— Exercise details —
The records that follow are to be transcribed in full, without their images.

Start of Data

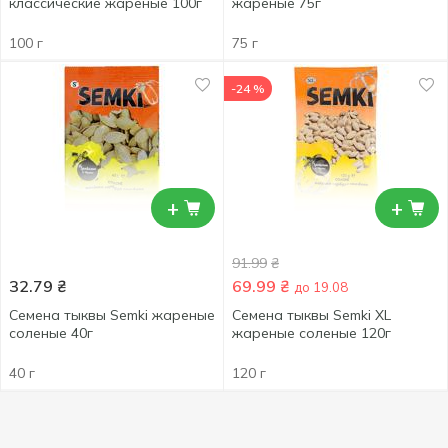
классические жареные 100г
жареные 75г
100 г
75 г
-24 %
+
+
91.99
₴
32.79
₴
69.99
₴
до 19.08
Семена тыквы Semki жареные
Семена тыквы Semki XL
соленые 40г
жареные соленые 120г
40 г
120 г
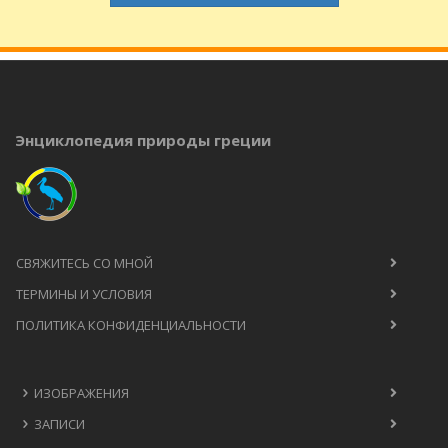
Энциклопедия природы греции
СВЯЖИТЕСЬ СО МНОЙ
ТЕРМИНЫ И УСЛОВИЯ
ПОЛИТИКА КОНФИДЕНЦИАЛЬНОСТИ
ИЗОБРАЖЕНИЯ
ЗАПИСИ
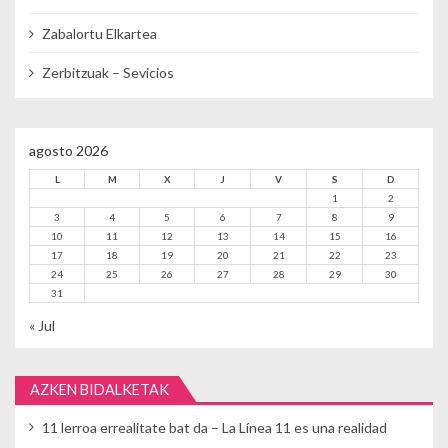
Zabalortu Elkartea
Zerbitzuak – Sevicios
agosto 2026
L
M
X
J
V
S
D
1
2
3
4
5
6
7
8
9
10
11
12
13
14
15
16
17
18
19
20
21
22
23
24
25
26
27
28
29
30
31
« Jul
AZKEN BIDALKETAK
11 lerroa errealitate bat da – La Línea 11 es una realidad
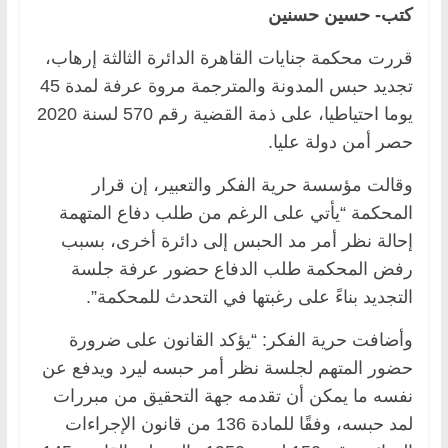
كتب- حسين حسنين
قررت محكمة جنايات القاهرة الدائرة الثالثة إرهاب،
تجديد حبس المدونة والمترجمة مروة عرفة لمدة 45
يوما احتياطيا، على ذمة القضية رقم 570 لسنة 2020
حصر أمن دولة عليا.
وقالت مؤسسة حرية الفكر والتعبير، إن قرار
المحكمة “يأتي على الرغم من طلب دفاع المتهمة
إحالة نظر أمر مد الحبس إلى دائرة أخرى، بسبب
رفض المحكمة طلب الدفاع حضور عرفة جلسة
التجديد بناءً على رغبتها في التحدث للمحكمة”.
وأضافت حرية الفكر: “يؤكد القانون على ضرورة
حضور المتهم لجلسة نظر أمر حبسه ليرد ويدفع عن
نفسه ما يمكن أن تقدمه جهة التحقيق من مبررات
لمد حبسه، وفقًا للمادة 136 من قانون الإجراءات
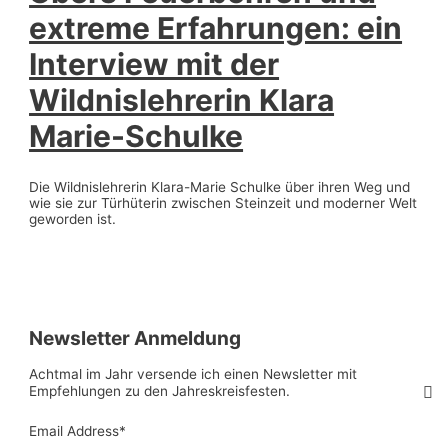
extreme Erfahrungen: ein
Interview mit der
Wildnislehrerin Klara
Marie-Schulke
Die Wildnislehrerin Klara-Marie Schulke über ihren Weg und
wie sie zur Türhüterin zwischen Steinzeit und moderner Welt
geworden ist.
Newsletter Anmeldung
Achtmal im Jahr versende ich einen Newsletter mit
Empfehlungen zu den Jahreskreisfesten.
Email Address
*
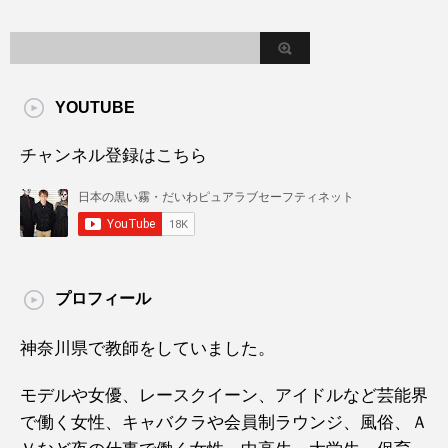
YOUTUBE
チャンネル登録はこちら
プロフィール
神奈川県で教師をしていました。
モデルや女優、レースクイーン、アイドルなど芸能界
で働く女性、キャバクラや会員制ラウンジ、風俗、Ａ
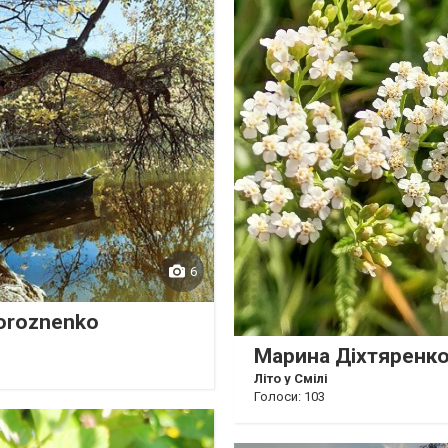
6
oroznenko
Марина Діхтяренк
Літо у Смілі
Голоси: 103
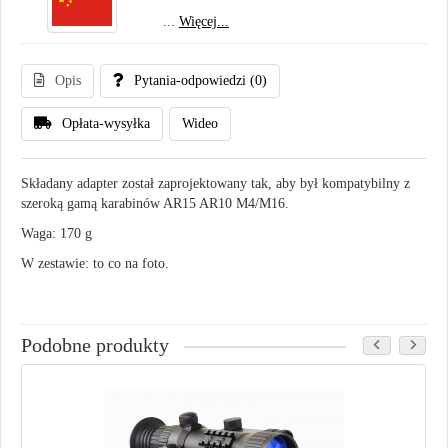
...
Więcej...
Opis
Pytania-odpowiedzi
(0)
Opłata-wysyłka
Wideo
Składany adapter został zaprojektowany tak, aby był kompatybilny z
szeroką gamą karabinów AR15 AR10 M4/M16.
Waga: 170 g
W zestawie: to co na foto.
Podobne produkty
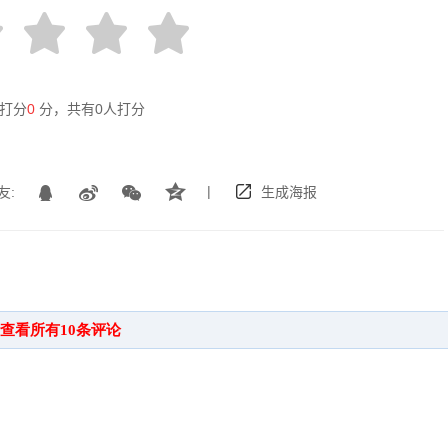
打分
0
分，共有
0
人打分
|
友:
生成海报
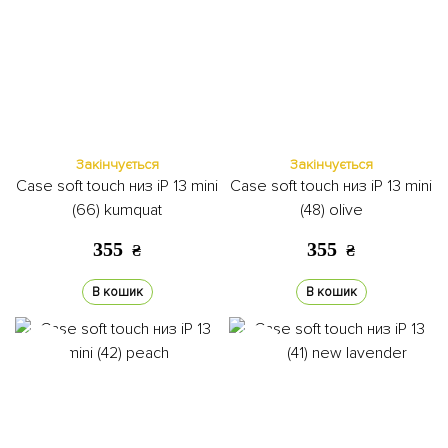
Закінчується
Закінчується
Case soft touch низ iP 13 mini
Case soft touch низ iP 13 mini
(66) kumquat
(48) olive
355
355
₴
₴
В кошик
В кошик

End of Data

— Exercise answer —
классические жареные 100г
жареные 75г
100 г
75 г
-24 %
+
+
91.99
₴
32.79
₴
69.99
₴
до 19.08
Семена тыквы Semki жареные
Семена тыквы Semki XL
соленые 40г
жареные соленые 120г
40 г
120 г
Энциклопедия природы греции
СВЯЖИТЕСЬ СО МНОЙ
ТЕРМИНЫ И УСЛОВИЯ
ПОЛИТИКА КОНФИДЕНЦИАЛЬНОСТИ
ИЗОБРАЖЕНИЯ
ЗАПИСИ
Zabalortu Elkartea
Zerbitzuak – Sevicios
agosto 2026
L
M
X
J
V
S
D
1
2
3
4
5
6
7
8
9
10
11
12
13
14
15
16
17
18
19
20
21
22
23
24
25
26
27
28
29
30
31
« Jul
AZKEN BIDALKETAK
11 lerroa errealitate bat da – La Línea 11 es una realidad
كتب- حسين حسنين
قررت محكمة جنايات القاهرة الدائرة الثالثة إرهاب،
تجديد حبس المدونة والمترجمة مروة عرفة لمدة 45
يوما احتياطيا، على ذمة القضية رقم 570 لسنة 2020
حصر أمن دولة عليا.
وقالت مؤسسة حرية الفكر والتعبير، إن قرار
المحكمة “يأتي على الرغم من طلب دفاع المتهمة
إحالة نظر أمر مد الحبس إلى دائرة أخرى، بسبب
رفض المحكمة طلب الدفاع حضور عرفة جلسة
التجديد بناءً على رغبتها في التحدث للمحكمة”.
وأضافت حرية الفكر: “يؤكد القانون على ضرورة
حضور المتهم لجلسة نظر أمر حبسه ليرد ويدفع عن
نفسه ما يمكن أن تقدمه جهة التحقيق من مبررات
لمد حبسه، وفقًا للمادة 136 من قانون الإجراءات
extreme Erfahrungen: ein
Interview mit der
Wildnislehrerin Klara
Marie-Schulke
Die Wildnislehrerin Klara-Marie Schulke über ihren Weg und
wie sie zur Türhüterin zwischen Steinzeit und moderner Welt
geworden ist.
Newsletter Anmeldung
Achtmal im Jahr versende ich einen Newsletter mit
Empfehlungen zu den Jahreskreisfesten.
Email Address
*
YOUTUBE
チャンネル登録はこちら
プロフィール
神奈川県で教師をしていました。
モデルや女優、レースクイーン、アイドルなど芸能界
で働く女性、キャバクラや会員制ラウンジ、風俗、Ａ
6
oroznenko
Марина Діхтяренк
Літо у Смілі
Голоси: 103
...
Więcej...
Opis
Pytania-odpowiedzi
(0)
Opłata-wysyłka
Wideo
Składany adapter został zaprojektowany tak, aby był kompatybilny z
szeroką gamą karabinów AR15 AR10 M4/M16.
Waga: 170 g
W zestawie: to co na foto.
Podobne produkty
打分
0
分，共有
0
人打分
|
友:
生成海报
Закінчується
Закінчується
Case soft touch низ iP 13 mini
Case soft touch низ iP 13 mini
(66) kumquat
(48) olive
355
355
₴
₴
В кошик
В кошик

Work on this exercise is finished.